Global navigation satellite systems have been improving over the years. That has covered the strength of the relayed signal and the accuracy of reception of these signals. But, that does not mean that all signals will behave in the same manner when passing through different environments.
Different media offer varying resistance to satellite signals. And, it is on these grounds that GNSS products manufacturers run monitored simulator programs to determine the best design of satellite systems that will perform optimally in different conditions.
In instances where the GNSS has to offer both regional and global satellite coverage, the satellite navigation system will require advanced test equipment to optimize their performance. These navigation systems include GLONASS, Galileo, GPS, and Beidou.
And, with these, you will require using specialized antennas to protect the GNSS receivers from jamming and interference. One of the most common of these antennas is the CRPAs (pron. “serpers”). The satellite industry also refers to these specialized antennas as adaptive, null-steering and beamforming antennas.
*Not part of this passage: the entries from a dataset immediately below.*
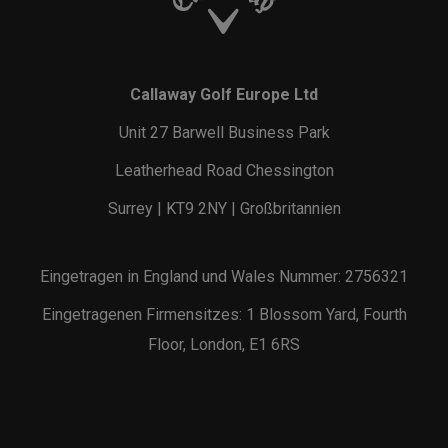
Callaway Golf Europe Ltd
Unit 27 Barwell Business Park
Leatherhead Road Chessington
Surrey | KT9 2NY | Großbritannien
Eingetragen in England und Wales Nummer: 2756321
Eingetragenen Firmensitzes: 1 Blossom Yard, Fourth
Floor, London, E1 6RS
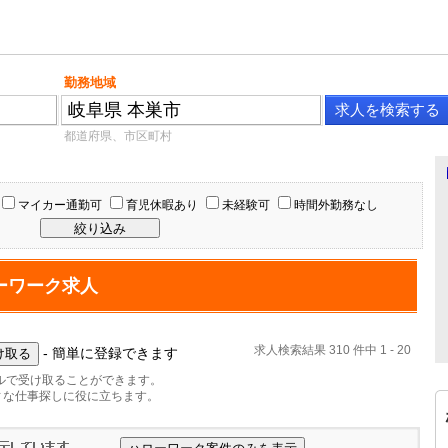
勤務地域
都道府県、市区町村
マイカー通勤可
育児休暇あり
未経験可
時間外勤務なし
ーワーク求人
求人検索結果 310 件中 1 - 20
- 簡単に登録できます
ルで受け取ることができます。
ィな仕事探しに役に立ちます。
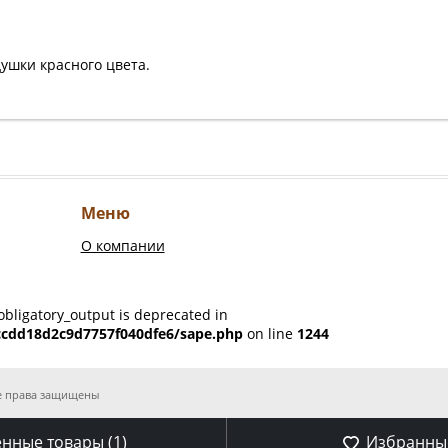
душки красного цвета.
Меню
О компании
obligatory_output is deprecated in
ccdd18d2c9d7757f040dfe6/sape.php
on line
1244
Все права защищены
нные товары (
1
)
Избранные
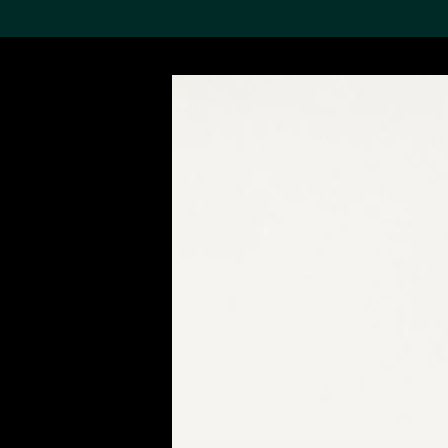
搜索M+藏品
Sea
19,052項結果
進一步篩選
關於M+藏品
探索世界頂級的二十及二十
一世紀視覺文化藏品。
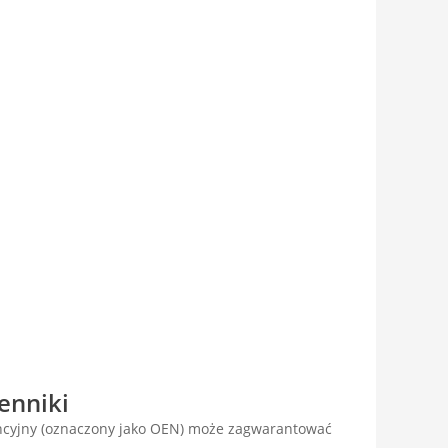
enniki
encyjny (oznaczony jako OEN) może zagwarantować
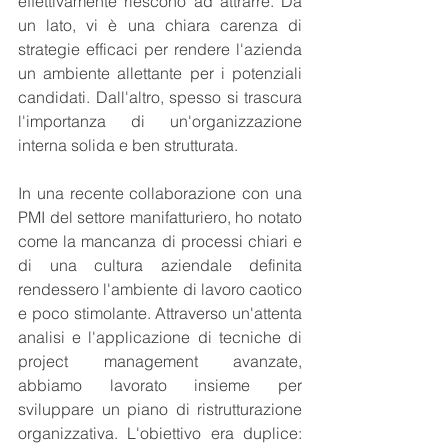
effettivamente riescono ad attrarre. Da 
un lato, vi è una chiara carenza di 
strategie efficaci per rendere l'azienda 
un ambiente allettante per i potenziali 
candidati. Dall'altro, spesso si trascura 
l'importanza di un'organizzazione 
interna solida e ben strutturata.
In una recente collaborazione con una 
PMI del settore manifatturiero, ho notato 
come la mancanza di processi chiari e 
di una cultura aziendale definita 
rendessero l'ambiente di lavoro caotico 
e poco stimolante. Attraverso un'attenta 
analisi e l'applicazione di tecniche di 
project management avanzate, 
abbiamo lavorato insieme per 
sviluppare un piano di ristrutturazione 
organizzativa. L'obiettivo era duplice: 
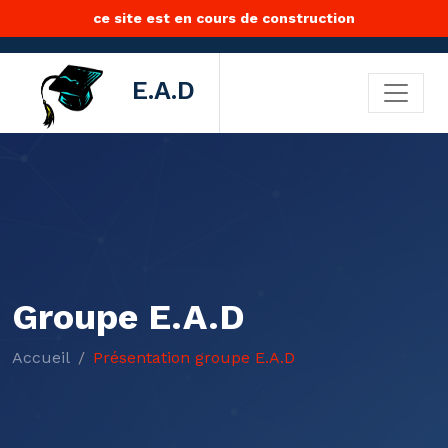
ce site est en cours de construction
E.A.D
Groupe E.A.D
Accueil
Présentation groupe E.A.D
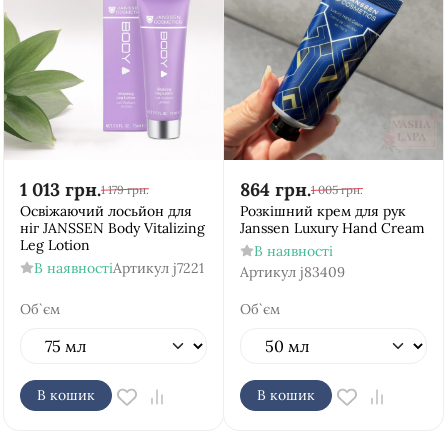
1 013
грн.
864
грн.
1 179
грн.
1 005
грн.
Освіжаючий лосьйон для
Розкішний крем для рук
ніг JANSSEN Body Vitalizing
Janssen Luxury Hand Cream
Leg Lotion
В наявності
В наявності
Артикул
j7221
Артикул
j83409
Об`єм
Об`єм
В кошик
В кошик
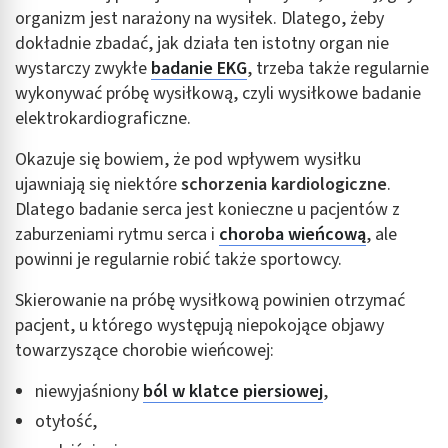
organizm jest narażony na wysiłek. Dlatego, żeby
dokładnie zbadać, jak działa ten istotny organ nie
wystarczy zwykłe
badanie EKG
, trzeba także regularnie
wykonywać próbę wysiłkową, czyli wysiłkowe badanie
elektrokardiograficzne.
Okazuje się bowiem, że pod wpływem wysiłku
ujawniają się niektóre
schorzenia kardiologiczne
.
Dlatego badanie serca jest konieczne u pacjentów z
zaburzeniami rytmu serca i
choroba wieńcową
, ale
powinni je regularnie robić także sportowcy.
Skierowanie na próbę wysiłkową powinien otrzymać
pacjent, u którego występują niepokojące objawy
towarzyszące chorobie wieńcowej:
niewyjaśniony
ból w klatce piersiowej
,
otyłość,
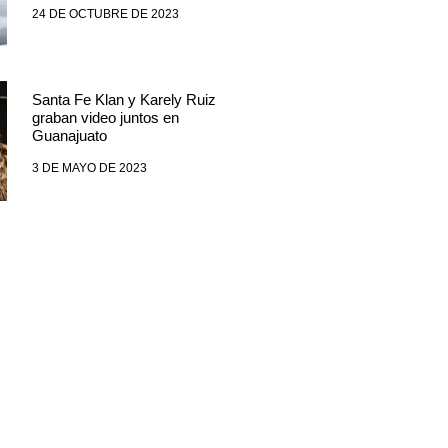
24 DE OCTUBRE DE 2023
Santa Fe Klan y Karely Ruiz
graban video juntos en
Guanajuato
3 DE MAYO DE 2023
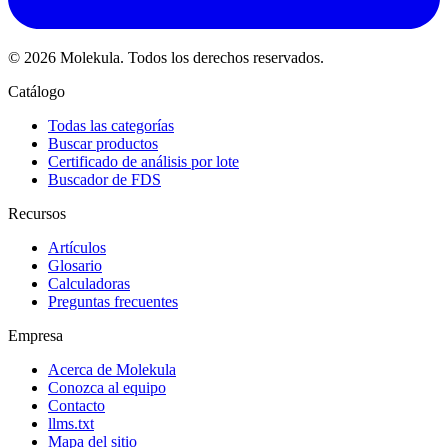
© 2026 Molekula. Todos los derechos reservados.
Catálogo
Todas las categorías
Buscar productos
Certificado de análisis por lote
Buscador de FDS
Recursos
Artículos
Glosario
Calculadoras
Preguntas frecuentes
Empresa
Acerca de Molekula
Conozca al equipo
Contacto
llms.txt
Mapa del sitio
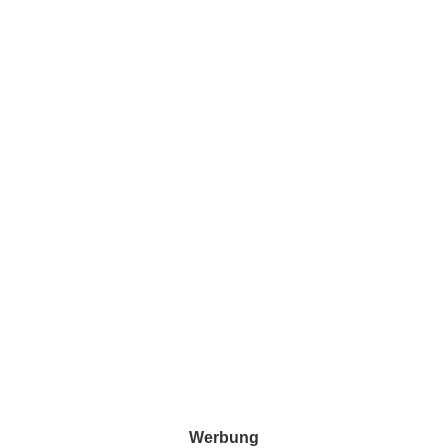
Werbung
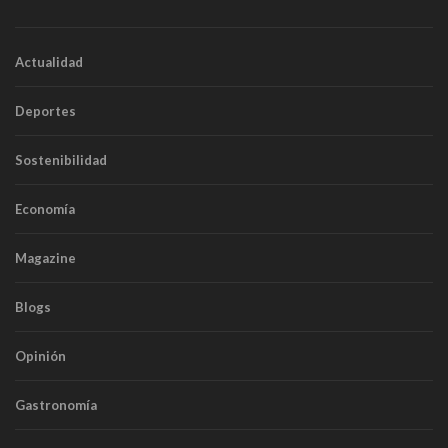
Actualidad
Deportes
Sostenibilidad
Economía
Magazine
Blogs
Opinión
Gastronomía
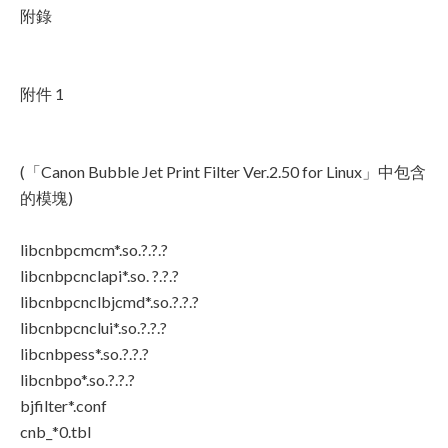
附錄
附件 1
(「Canon Bubble Jet Print Filter Ver.2.50 for Linux」中包含
的模塊)
libcnbpcmcm*.so.?.?.?
libcnbpcnclapi*.so. ?.?.?
libcnbpcnclbjcmd*.so.?.?.?
libcnbpcnclui*.so.?.?.?
libcnbpess*.so.?.?.?
libcnbpo*.so.?.?.?
bjfilter*.conf
cnb_*0.tbl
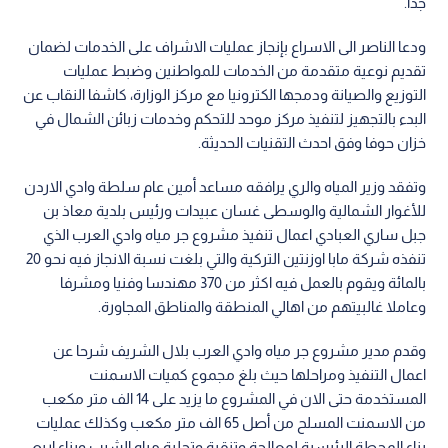
جدا.
ودعا الناصر الى الاسراع بإنجاز عمليات الاشراف على الخدمات لضمان
تقديم نوعية متقدمة من الخدمات للمواطنين وضبط عمليات
التوزيع والصيانة ودمجها الكترونيا مع مركز الوزارة، كاشفا النقاب عن
البدء بالتجهيز لتنفيذ مركز موحد للتحكم وخدمات زبائن الشمال في
خزان حوفا وفق احدث التقنيات الحديثة.
وتفقد وزير المياه والري يرافقه مساعد أمين عام سلطة وادي الاردن
للأغوار الشمالية والوسطى غسان عبيدات ورئيس بلدية معاذ بن
جبل ساري العبادي اعمال تنفيذ مشروع جر مياه وادي العرب الذي
تنفذه شركة مابا اوزنتين التركية والتي بلغت نسبة الانجاز فيه نحو 20
بالمائة ويقوم بالعمل فيه اكثر من 370 مهندسا وفنيا ومشرفا
وعاملا غالبيتهم من اهالي المنطقة والمناطق المجاورة.
وقدم مدير مشروع جر مياه وادي العرب بلال الشريف شرحا عن
اعمال التنفيذ ومراحلها حيث بلغ مجموع كميات الاسمنت
المستخدمة حتى الان في المشروع ما يزيد على 14 الف متر مكعب
من الاسمنت المسلح من أصل 65 الف متر مكعب وكذلك عمليات
بناء المحطة الرئيسية لمعالجة وتنقية وتحلية مياه الشرب وبناء اربع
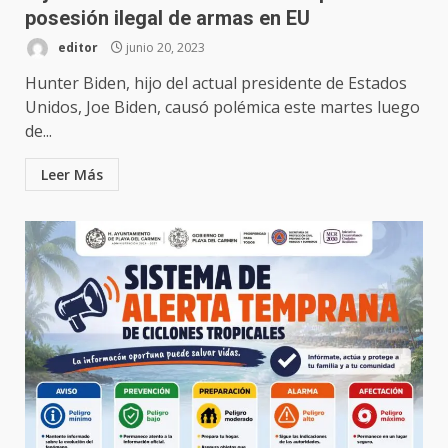
posesión ilegal de armas en EU
editor
junio 20, 2023
Hunter Biden, hijo del actual presidente de Estados
Unidos, Joe Biden, causó polémica este martes luego
de...
Leer Más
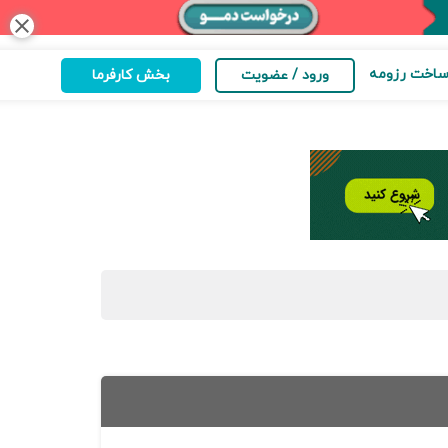
close
اخت رزومه
ورود / عضویت
بخش کارفرما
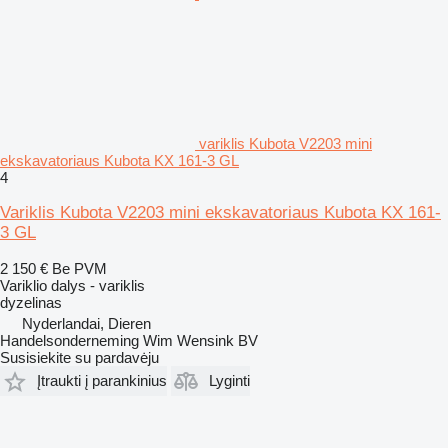
variklis Kubota V2203 mini
ekskavatoriaus Kubota KX 161-3 GL
4
Variklis Kubota V2203 mini ekskavatoriaus Kubota KX 161-
3 GL
2 150 €
Be PVM
Variklio dalys - variklis
dyzelinas
Nyderlandai, Dieren
Handelsonderneming Wim Wensink BV
Susisiekite su pardavėju
Įtraukti į parankinius
Lyginti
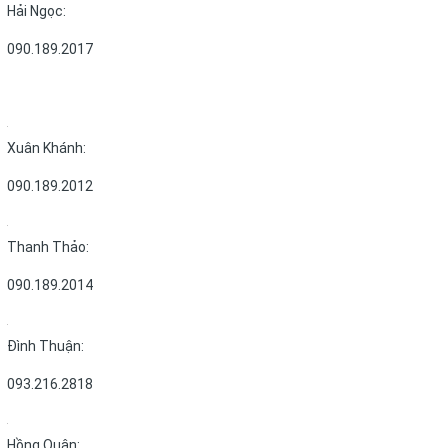
Hải Ngọc:
090.189.2017
Xuân Khánh:
090.189.2012
Thanh Thảo:
090.189.2014
Đình Thuận:
093.216.2818
Hồng Quân:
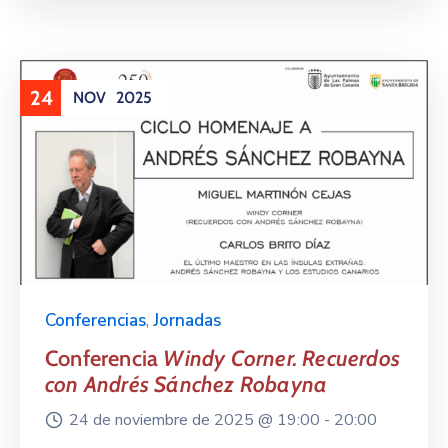
24
NOV
2025
Conferencias
,
Jornadas
Conferencia
Windy Corner. Recuerdos
con Andrés Sánchez Robayna
24 de noviembre de 2025 @
19:00 -
20:00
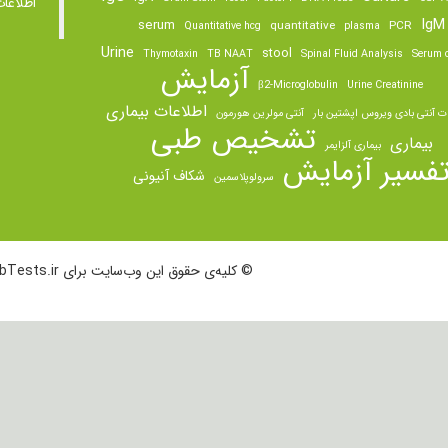
اطلاعا
IgM
serum
quantitative
PCR
Quantitative hcg
plasma
Urine
stool
Thymotaxin
TB NAAT
Spinal Fluid Analysis
Serum o
آزمایش
β2-Microglobulin
Urine Creatinine
اطلاعات بیماری
ت آنتی بادی ویروس اپشتین بار
آنتی مولرین هورمون
تشخیص طبی
بیماری
بیماری آلزایمر
فسیر آزمایش
شکاف آنیونی
سرولوپلاسمین
© کلیه‌ی حقوق این وب‌سایت برای LabTests.ir محفوظ است.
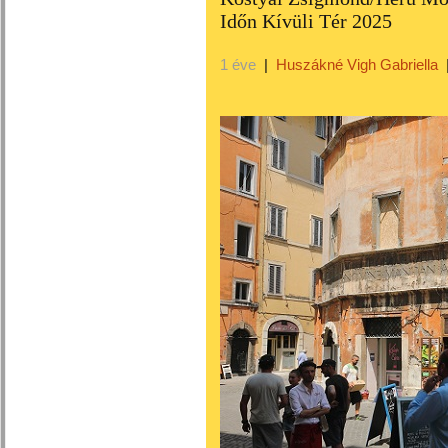
Időn Kívüli Tér 2025
1 éve
|
Huszákné Vigh Gabriella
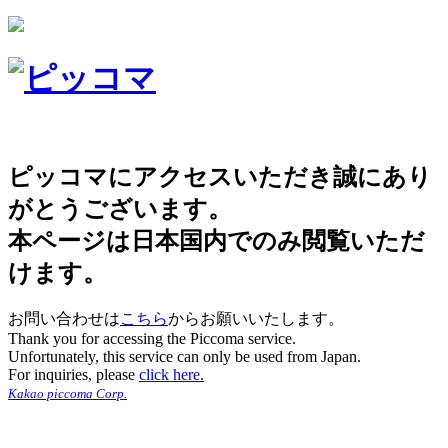
ピッコマにアクセスいただき誠にあり
がとうございます。
本ページは日本国内でのみ閲覧いただ
けます。
お問い合わせは
こちら
からお願いいたします。
Thank you for accessing the Piccoma service.
Unfortunately, this service can only be used from Japan.
For inquiries, please
click here.
Kakao piccoma Corp.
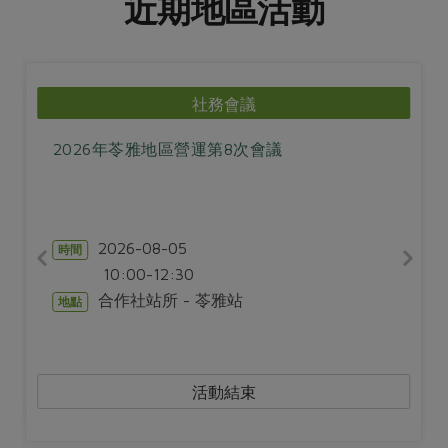
近期地區活動
社務會議
2026年苓雅地區營運第8次會議
2026-08-05
時間
10:00-12:30
合作社站所 - 苓雅站
地點
活動結束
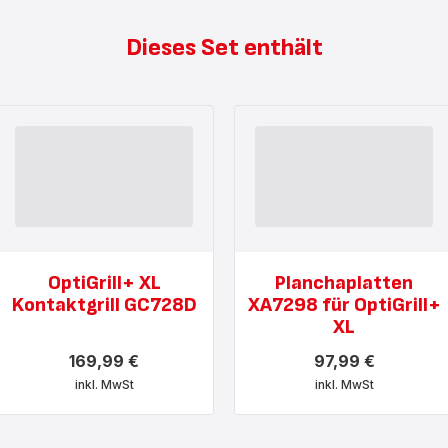
Dieses Set enthält
OptiGrill+ XL
Planchaplatten
Kontaktgrill GC728D
XA7298 für OptiGrill+
XL
169,99 €
97,99 €
inkl. MwSt
inkl. MwSt
Mehr
Mehr
anzeigen
anzeigen
-
-
OptiGrill+
Planchaplatten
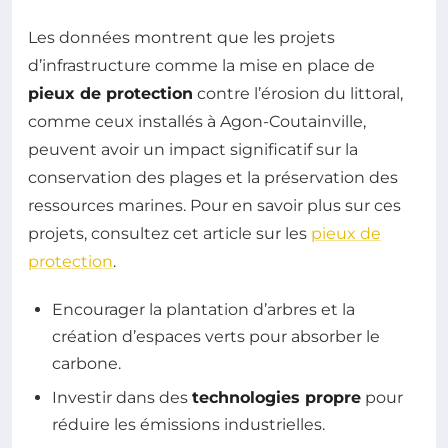
Les données montrent que les projets
d’infrastructure comme la mise en place de
pieux de protection
contre l’érosion du littoral,
comme ceux installés à Agon-Coutainville,
peuvent avoir un impact significatif sur la
conservation des plages et la préservation des
ressources marines. Pour en savoir plus sur ces
projets, consultez cet article sur les
pieux de
protection
.
Encourager la plantation d’arbres et la
création d’espaces verts pour absorber le
carbone.
Investir dans des
technologies propre
pour
réduire les émissions industrielles.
CRPAs as anti-jamming devices
For a long time, warring nations kept developing high-power jamming technology to alter the reception of their adversaries’ radar systems. This jamming technology kept advancing, though.
And that was at such a high rate that even the latter GPS systems that the U.S. DoD developed were still vulnerable to interference. It, thus, paved the way for further research into anti-jamming technologies to use with GNSS systems, from which there came the CRPA.
With CRPAs, GPS/ could still operate even when the jamming devices are on. CRPAs can now accommodate more channels depending on the number or simultaneous jammers that the GPS/GNSS system should defeat.
However, GNSS satellite manufacturers are still working to improve the technology on which CRPAs work to improve their efficiency as anti-jamming devices.
How CRPAs work
CRPAs do not require that you alter any setting on the GPS. The only change you will do is replacing the GPS antenna with the CRPA. Ensure that you position the GPS firmly to support the weight and accommodate the size of the CRPA since its larger than the GPS’ antenna.
This increased size is to contain the different associated electronics and elements for the anti-jamming service. GNSS product developers can use simulator programs to determine the anti-jamming performance of the CRPAs that they are developing.
Ideally, they utilize spatial diversity to model spatial filters to filter out jamming signals from the satellite signals. Once they ascertain that, manufacturers can create batch CRPAs to use in varying environments for GNSS systems.
Modern CRPAs come with a complex architecture that allows high jamming cancellation. These can also cover wider ranges of jamming threats that your GNSS system could be facing. Therefore, whenever you are buying your CRPAs confirm from the supplier that you are getting the latest in the market.
Also, confirm that they come with a manual showing the GNSS technology with which the CRPA is compatible. It is best, too, that your GNSS systems support backward compatibility. That way, you can use future advanced CRPAs in your GPS/GNSS system without the risk of signal attenuation.